The likes of Joe Cole and Michael Ballack, meanwhile, will apparently have to be discarded to refresh even a record-breaking title team, though Arsenal's manager will presumably remain hopelessly addicted to his heroic scruples. Just maybe, however, Arsène Wenger will finally be goaded, not by all the old complaints that his team is too effete, but by the discovery that Arsenal remain a mere string quartet to Barcelona's orchestra.

It goes without saying that Harry Redknapp will keep spending, albeit one hopes that what is already the deepest squad in England is being assembled on less perilous principles than the one that won him the FA Cup at Portsmouth. In deservedly thwarting his rivals for fourth, however, he has emasculated the one Premier League force still competent to compete with the big Spanish and Italian clubs through this ongoing correction in the European transfer market.

Manchester City must duly beware mercenaries, when they need selfless officers in the trench. But then this will be a summer that divulges every man's true commitment. Except for those still involved in Cup finals, yesterday would typically mark the beginning of a sheepish rapprochement with partners dismayed by the greater diligence shown in another lifelong espousal. This time, though, many season-ticket holders will suddenly hear themselves insisting that it would be preposterous to miss Switzerland v Honduras merely to take the mother-in-law to hospital: "It probably isn't even a fracture." Unfortunately, however, that will by no means be the least convincing "rebuilding" exercise in the weeks ahead.

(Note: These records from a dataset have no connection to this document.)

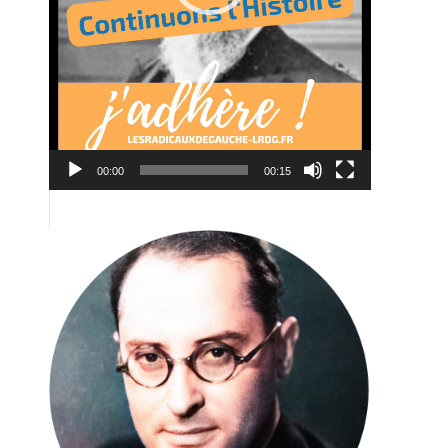
00:00
00:15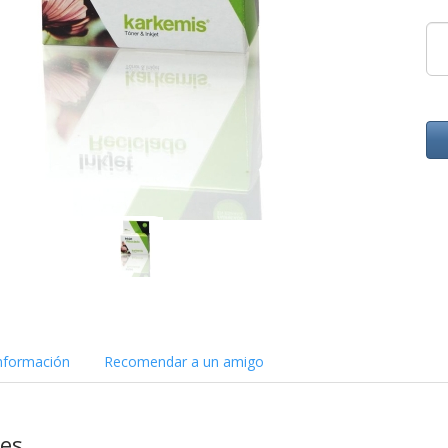
nformación
Recomendar a un amigo
nes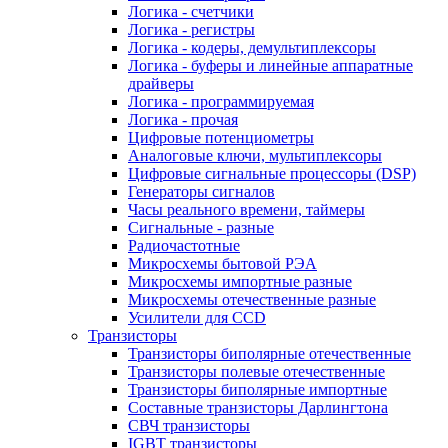
Логика - счетчики
Логика - регистры
Логика - кодеры, демультиплексоры
Логика - буферы и линейные аппаратные
драйверы
Логика - программируемая
Логика - прочая
Цифровые потенциометры
Аналоговые ключи, мультиплексоры
Цифровые сигнальные процессоры (DSP)
Генераторы сигналов
Часы реального времени, таймеры
Сигнальные - разные
Радиочастотные
Микросхемы бытовой РЭА
Микросхемы импортные разные
Микросхемы отечественные разные
Усилители для CCD
Транзисторы
Транзисторы биполярные отечественные
Транзисторы полевые отечественные
Транзисторы биполярные импортные
Составные транзисторы Дарлингтона
СВЧ транзисторы
IGBT транзисторы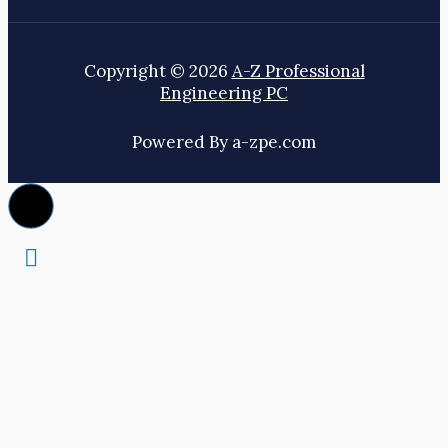
Copyright © 2026
A-Z Professional
Engineering PC
Powered By a-zpe.com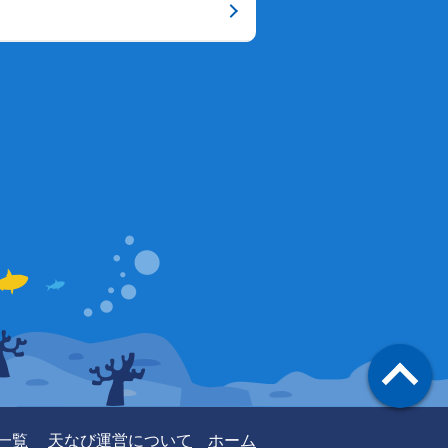
一覧
天なび運営について
ホーム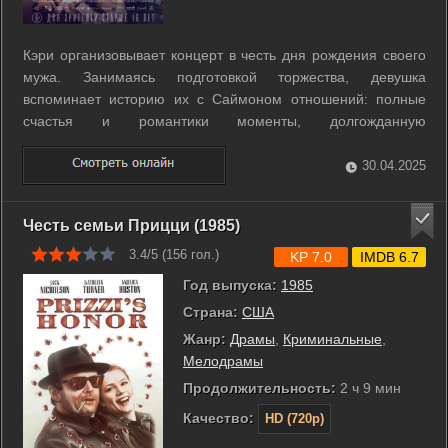
Кэри организовывает концерт в честь дня рождения своего
мужа. Занимаясь подготовкой торжества, девушка
вспоминает историю их с Саймоном отношений: полные
счастья и романтики моменты, долгожданную
беременность… и ложь, способную все разрушить. ...
30.04.2025
Честь семьи Прицци (1985)
3.4/5 (
156
гол.)
KP 7.0
IMDB 6.7
Год выпуска:
1985
Страна:
США
Жанр:
Драмы
,
Криминальные
,
Мелодрамы
Продолжительность:
2 ч 9 мин
Качество:
HD (720p)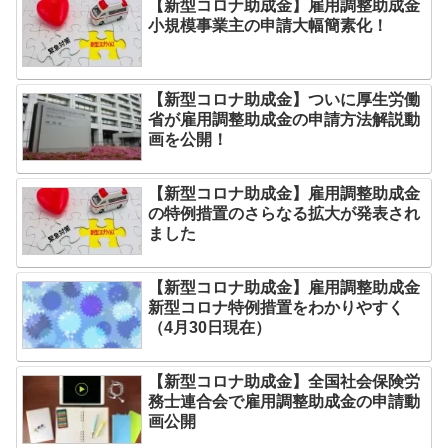
【新型コロナ助成金】雇用調整助成金
小規模事業主の申請大幅簡素化！
【新型コロナ助成金】ついに厚生労働
省が雇用調整助成金の申請方法解説動
画を公開！
【新型コロナ助成金】雇用調整助成金
の特例措置のさらなる拡大が発表され
ました
【新型コロナ助成金】雇用調整助成金
新型コロナ特例措置をわかりやすく
（4月30日現在）
【新型コロナ助成金】全国社会保険労
務士連合会で雇用調整助成金の申請動
画公開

Lampard deserves to have nation's affection, not scorn

Now that Carlo Ancelotti has made Chelsea rather easier for neutrals to admire, could it be that he has also resolved one of the English game's more bewildering antipathies?

To be sure, few will have found it in themselves to treat the celebrations of John Terry or Ashley Cole as an emotionally engaging rehearsal for similar scenes in Johannesburg in July. The best form of both is essential to England's World Cup prospects but neither, for reasons that do not need reprising, is ever likely to find himself truly cherished throughout the land.

But a change of heart is surely overdue among those who mysteriously reserve a similar distaste for Frank Lampard. As a goalscoring midfielder, he is a phenomenon of the modern game. But his professionalism and intelligence also warrant due recognition as he approaches what could easily be his final World Cup. (He will be 32 during the tournament.) It is no surprise to learn that he is contemplating a coaching career some day. In the meantime, he should go to South Africa knowing that his place in the heart of the England team is reciprocated in the affection of the nation.

Foden can shine if Johnson moves with the times

As all men of the Turf know, heavy going can hinder even the best thoroughbreds. So maybe it simply reflects better conditions in the spring. But it would be nice to think that a more enlightened approach to the laws has made a bigger – and more lasting – contribution to the blossoming of what had come to seem an indefinite winter in rugby union.

There were times this season when all adventure seemed to have been stifled by the rules governing the breakdown. Since being licensed to encourage the attacking side, however, referees seem to have removed the fetters. Perhaps it is not too much to hope that England's tour of Australia, and the blooming of Ben Foden, will finally disclose a willingness in Martin Johnson to do the same.